Born as the spin-off of the main project, the Spirits would avenge every tree, every bush, every fragment of that place. And since the first move in a battle is to know the enemy’s first move, Arturo cooked up a video surveillance system that was connected to a central computer at their center of operations. They would spy on them. They would watch every move they made. And this would allow the Spirits to move safely during their sabotage operations. But those cameras had picked up a lot of things, all around those homes that, like all homes, hide the most inconceivable secrets, providing the Spirits of the Woods with an unexpected weapon.
“Of course we got him,” Viola says. “As long as he doesn’t go to the carabinieri and send my mother after us.”
“You wanted to get him in trouble,” says Arturo. “When we decided to do this, we knew we’d have to do dangerous things. Now he has to decide what he wants to do, and the committee will meet in a few days.”
“But,” says Diego, taking his pipe out of his mouth and caressing his long beard, “I don’t really see him running to the cops and disgracing himself on his own accord. This material is great, seriously.”
“Thank you, my associate,” says Arturo. “But we have another issue.”
The drone.
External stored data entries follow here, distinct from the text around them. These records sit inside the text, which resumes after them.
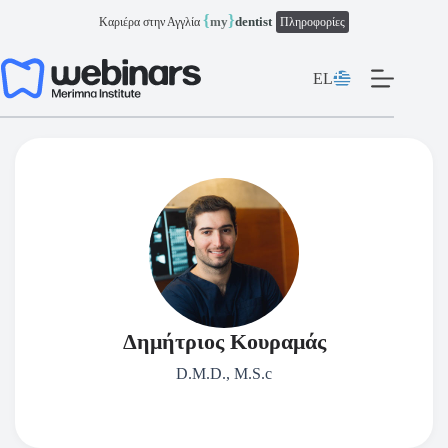
Μετάβαση
{
}
my
dentist
Καριέρα στην Αγγλία
Πληροφορίες
στο
περιεχόμενο
EL
Δημήτριος Κουραμάς
D.M.D., M.S.c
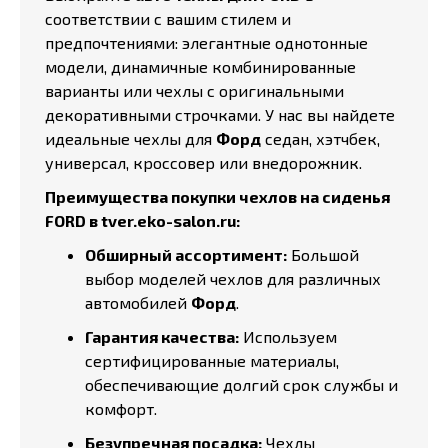
соответствии с вашим стилем и
предпочтениями: элегантные однотонные
модели, динамичные комбинированные
варианты или чехлы с оригинальными
декоративными строчками. У нас вы найдете
идеальные чехлы для
Форд
седан, хэтчбек,
универсал, кроссовер или внедорожник.
Преимущества покупки чехлов на сиденья
FORD в tver.eko-salon.ru:
Обширный ассортимент:
Большой
выбор моделей чехлов для различных
автомобилей
Форд
.
Гарантия качества:
Используем
сертифицированные материалы,
обеспечивающие долгий срок службы и
комфорт.
Безупречная посадка:
Чехлы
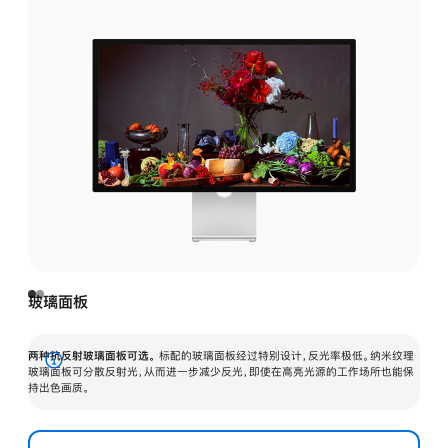
玻璃面板
两种抗反射玻璃面板可选。
标配的玻璃面板经过特别设计，反光率极低。纳米纹理
展
玻璃面板可分散反射光，从而进一步减少反光，即使在高亮光源的工作场所也能保
持出色画质。
开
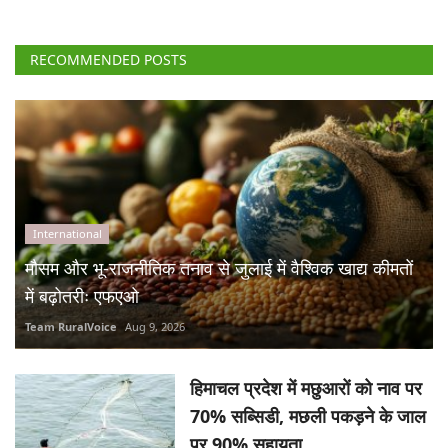
RECOMMENDED POSTS
International
मौसम और भू-राजनीतिक तनाव से जुलाई में वैश्विक खाद्य कीमतों
में बढ़ोतरीः एफएओ
Team RuralVoice
Aug 9, 2026
हिमाचल प्रदेश में मछुआरों को नाव पर
70% सब्सिडी, मछली पकड़ने के जाल
पर 90% सहायता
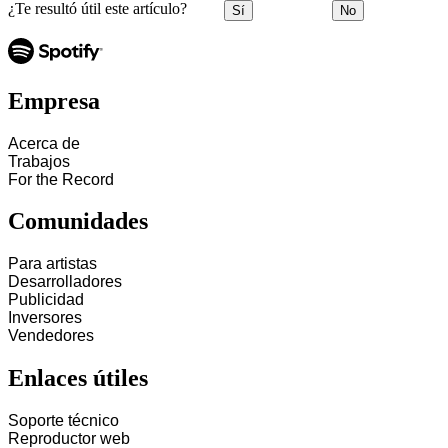
¿Te resultó útil este artículo?
Sí
No
Empresa
Acerca de
Trabajos
For the Record
Comunidades
Para artistas
Desarrolladores
Publicidad
Inversores
Vendedores
Enlaces útiles
Soporte técnico
Reproductor web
The other night, when the Marshal and the other guy arrived at the GeoService cabin and almost caught all three of them, Arturo was the one who had flown it, doing a lot of tough maneuvers through the trees, in the dark, to activate the green laser and distract the cops. The plan went better than he thought it would, in the sense that he had planned to distract the cops long enough for them to get away, but Diego and Viola acted quickly and found the composure to complete the mission. The only problem was that the drone got caught in a tree and lost its connection with the tablet Arturo was using to control it. They couldn’t go back and get it that night, as the device no longer emitted a signal, and so they decided to postpone the retrieval to the next morning. Viola had been on her way to get it when she spotted the patrol car and had to change her plans, taking refuge in Giulio’s room. Arturo was the only one out of play: no child of the Novelli family, of the famed Novelli Pharmacy, could ever dream of skipping a day of school. That left Diego. But when he went back, the drone wasn’t there.